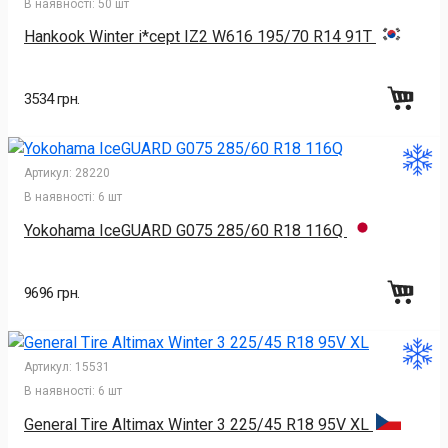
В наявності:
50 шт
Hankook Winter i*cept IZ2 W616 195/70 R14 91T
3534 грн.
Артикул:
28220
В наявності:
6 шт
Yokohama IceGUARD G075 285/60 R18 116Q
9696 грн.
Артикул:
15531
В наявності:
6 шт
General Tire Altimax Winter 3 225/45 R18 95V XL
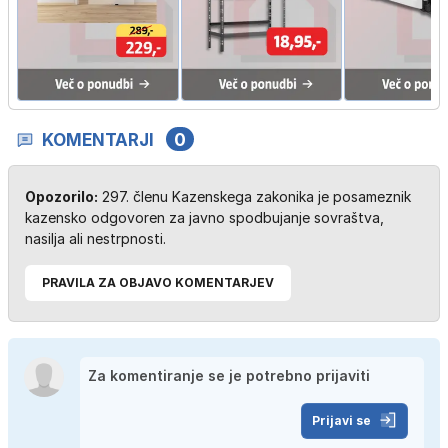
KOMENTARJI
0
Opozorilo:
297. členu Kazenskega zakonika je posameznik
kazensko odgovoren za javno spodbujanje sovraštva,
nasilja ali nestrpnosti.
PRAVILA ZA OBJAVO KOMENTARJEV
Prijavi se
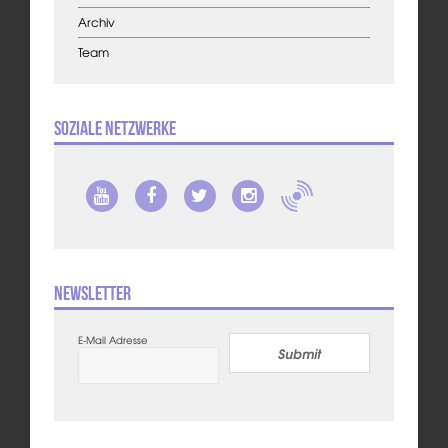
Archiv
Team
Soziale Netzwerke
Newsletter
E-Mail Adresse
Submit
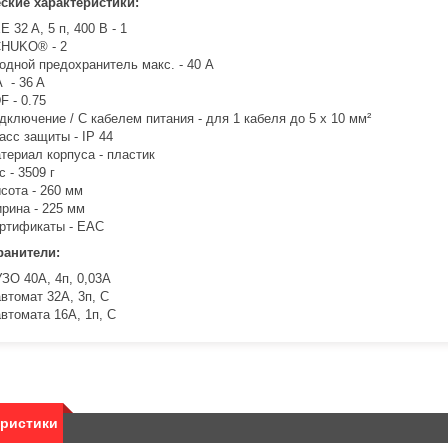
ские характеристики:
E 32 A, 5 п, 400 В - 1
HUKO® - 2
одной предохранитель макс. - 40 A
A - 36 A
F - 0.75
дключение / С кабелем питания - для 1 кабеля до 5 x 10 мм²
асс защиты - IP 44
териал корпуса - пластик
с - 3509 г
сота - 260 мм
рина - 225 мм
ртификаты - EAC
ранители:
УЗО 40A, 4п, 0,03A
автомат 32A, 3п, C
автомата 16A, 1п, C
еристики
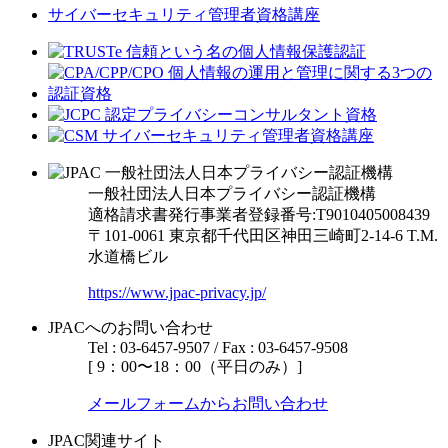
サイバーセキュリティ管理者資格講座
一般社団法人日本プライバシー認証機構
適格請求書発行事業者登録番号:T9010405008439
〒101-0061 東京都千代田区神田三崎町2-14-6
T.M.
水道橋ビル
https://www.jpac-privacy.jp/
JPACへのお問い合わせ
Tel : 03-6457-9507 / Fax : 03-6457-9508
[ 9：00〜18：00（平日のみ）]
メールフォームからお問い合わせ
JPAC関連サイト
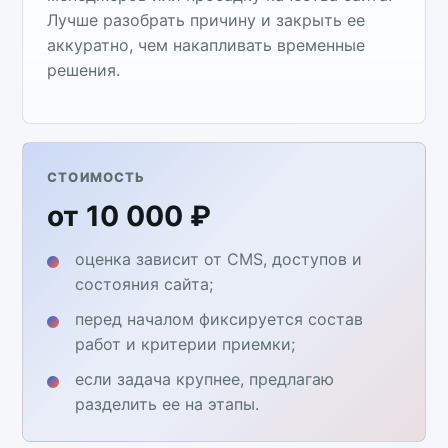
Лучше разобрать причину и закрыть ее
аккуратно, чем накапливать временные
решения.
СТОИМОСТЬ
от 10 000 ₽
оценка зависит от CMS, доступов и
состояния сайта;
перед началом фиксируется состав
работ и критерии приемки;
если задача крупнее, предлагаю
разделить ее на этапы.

= = = = =

- TASK
From the entries above, copy out every line where the string "Winter" appears.

- RESPONSE TO THE EXERCISE
Hankook Winter i*cept IZ2 W616 195/70 R14 91T
General Tire Altimax Winter 3 225/45 R18 95V XL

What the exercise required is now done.